Now, in this second servant song, the servant complains that he seems to have labored in vain, to no purpose; he laments that he has spent his strength, and yet with nothing to show for his efforts. It certainly sounds like he is faltering and experiencing discouragement, doesn’t it? This reinforces my suggestion that the statement in Isaiah 42:4 is in fact an overstatement. Of course, the question arises as to why the servant of the Lord should feel this way. What could have happened to cause the servant to feel such discouragement? Why did he feel as if he had labored in vain?
I will try to answer that question in a later post. But for now, I would like you to notice something very interesting in this lament from the servant of the Lord. The Hebrew word for “nothing” in Isaiah 49:4 is used quite a lot in one other book in the Old Testament. It is the word hevel, the word which the NIV consistently translates as “meaningless” in the book of Ecclesiastes. The “Teacher” starts off by saying, “Meaningless! Meaningless! Utterly meaningless! Everything is meaningless.” (Eccl 1:2). Over and over again, he declares everything to be meaningless. This is a very pessimistic statement. In fact, the Teacher never lifts himself up out of his pessimism. When we come to the Teacher’s last words in the book, again he declares, “Meaningless! Meaningless! Everything is meaningless!” (Eccl 12:8). The Teacher never overcomes his pessimistic outlook on life under the sun. He, too, like the servant of the Lord, complains about the toil and labor in which he has been engaged: “What does man gain from all his labor at which he toils under the sun?” (Eccl 1:3). His answer is “nothing.” And by “toil,” the Teacher does not just mean physical labor, but emotional labor. He found the whole thing to be both physically and emotionally oppressive (Eccl 2:20).

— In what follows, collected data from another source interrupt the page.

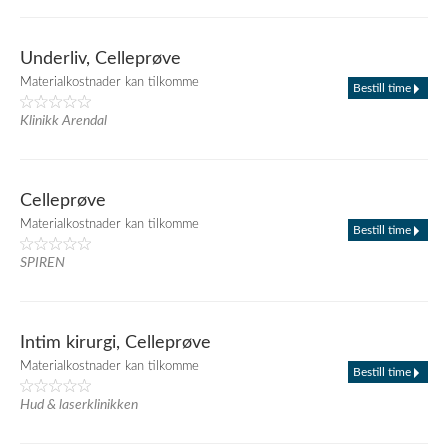
Underliv, Celleprøve
Materialkostnader kan tilkomme
Bestill time
Klinikk Arendal
Celleprøve
Materialkostnader kan tilkomme
Bestill time
SPIREN
Intim kirurgi, Celleprøve
Materialkostnader kan tilkomme
Bestill time
Hud & laserklinikken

But notice the great contrast. Whereas the Teacher complains about life’s meaningless, about all the labor he has had to exert with no return, and never rises above the despair, it is different with the servant of the Lord. Though he, too, complains about the hevel, the apparent “meaninglessness” of his labor, yet, after making this complaint in Isaiah 49:4, he immediately goes on to say, “Yet what is due me is in the LORD’s hand, and my reward is with my God.”
The Teacher in Ecclesiastes and the servant of the Lord in the servant songs in Isaiah both experience the meaninglessness of life, the feeling of failure and of labor expended with no result. They both faltered and were discouraged. But whereas the Teacher never lifts himself up out of his pessimism, the servant of the Lord comes to express his ultimate faith in the Lord who assigned him his mission. The servant of the Lord does indeed falter and experience discouragement, but he does not do so ultimately.
Jesus, too, faltered and was discouraged. He was fearful as he faced the prospect of going to the cross. He came to his own and his did not receive him. He was the stone that was rejected. He was betrayed by one of his followers, denied vehemently by another one of those followers, and abandoned by the rest. As he hung upon the cross, he felt as if he had been abandoned by his God. Nevertheless, with his dying breath he cried out, “Father, into your hands I commit my spirit.” Or, to put that another way, “Yet what is due me is in the LORD’s hand, and my reward is with my God.”
This is the faith of our Lord Jesus Christ. This is the faith of the servant of the Lord. This is the faith that accomplished our redemption.
Christ died our sins according to the Scriptures.